If you are around fishing for long enough, you start to see patterns — some good, some not so good. When I started working at NF 15 years ago, I had a background in maritime publishing, but not so much in fishing, fishing boats or fisheries. I had a lot to learn.
Then-editor Jerry Fraser put me to work on compiling the Fishing Back When page. I’d get lost in back issues for days. What I noticed right away was the patterns — primarily set by the seasons. Stories covered the starts and ends to fishing seasons around the same time every year.
But my favorite were the serendipitous patterns. Now that I’m back to writing Fishing Back When, these are still my favorites. I happened to open the February 1971 issue to a page highlighting the life of Chesapeake Bay’s oystermen and their skipjacks under sail with the publication of Robert de Gast’s “The Oystermen of the Chesapeake.” The book is a collection of de Gast’s photography. He spent a year living and working with Maryland watermen, documenting their lives with 6,000 photos (back when the art of photography was an investment of time, equipment, processing and paper).

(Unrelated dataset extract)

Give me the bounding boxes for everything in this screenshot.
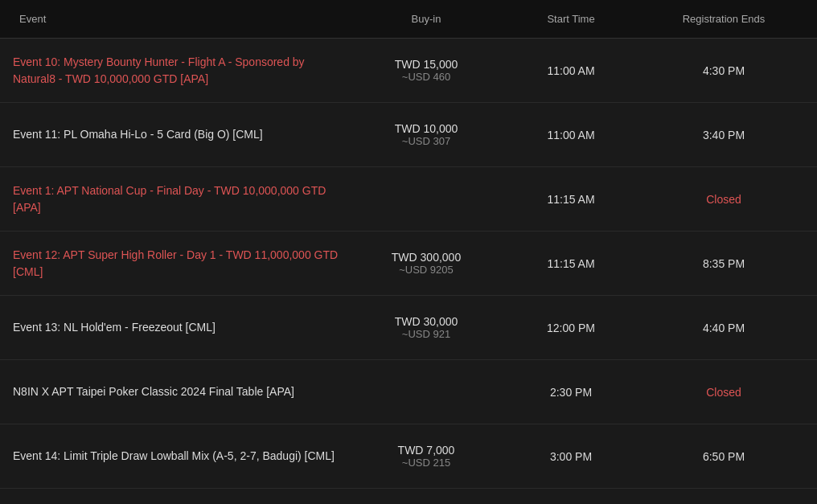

This issue happens to jump forward 50 years with another profile on a Maryland oyster crew. And like it goes in fishing, some things have changed, but many have stayed the same — including most of the crew in Boats & Gear Editor Paul Molyneaux’s story.
Stoney Whitelock’s crew on the Minnie V. is mostly comprised of Maryland watermen who have been plying these waters in wooden deadrise boats going on 70 years, Whitelock included.
They are still out there, their wooden deadrise boats are still running under sail (and sometimes power), but the fishery has changed significantly to overcome the challenges of habitat degradation, parasites and disease.
De Gast’s book covers a year in the life, while Paul’s feature profiles a workday at sea with these hardworking watermen, who have kept at it, despite decades of challenges, because they love it.
As they say, fishing ain’t catching. If that’s what you’re in it for, you’re in the wrong job. Those days can be some of the best days. But you have to be in it for every day, good and bad, to call yourself a fisherman. And when you’ve logged as many hours as Stoney Whitelock and his crew, you get to call yourself whatever you like.
The caption for one of de Gast’s photos (at the top of the page) of the working skipjack Robert L. Webster calls this fishery and the boats that ply its waters a “fading era.” Little did they know then that the perseverance of the Chesapeake baymen should not be so easily discounted.